Holy Trinity Russian Orthodox Church is a church of the Patriarchal Parishes in the USA of the Russian Orthodox Church, located in the Dunbar neighborhood of Baltimore, Maryland. The church was founded by ethnic Russian immigrants from Belarus.

==History==
The founders of Holy Trinity were ethnic Russians and Russian-speakers who immigrated from the Russian Empire, including areas that are now Belarus, Poland, and Ukraine. The church building was constructed sometime before or after the Civil War to serve a Methodist congregation. During the 1890s, the church building was acquired by Lutherans and served as a Lutheran church until it was purchased by the Russian émigré community on February 9, 1919. The attendance started to decline in numbers after the 1930s due to many Russian-Americans in Baltimore moving to the suburbs, leaving a smaller, aging congregation.

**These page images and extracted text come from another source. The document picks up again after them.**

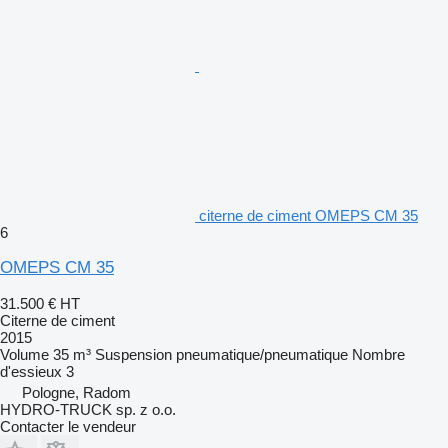
citerne de ciment OMEPS CM 35
6
OMEPS CM 35
31.500 €
HT
Citerne de ciment
2015
Volume
35 m³
Suspension
pneumatique/pneumatique
Nombre
d'essieux
3
Pologne, Radom
HYDRO-TRUCK sp. z o.o.
Contacter le vendeur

More recent members of the church have largely been immigrants from Eastern European and Central Asian countries of the former Soviet Union, the majority of parishioners being Russians, Ukrainians, Belarusians, Georgians, Romanians, Uzbeks, and Tajiks. Other members of the church include Black Americans and white Americans as well. At least 10 different languages are spoken by parishioners.

The church holds an annual Russian Festival in order to celebrate Baltimore's Russian heritage.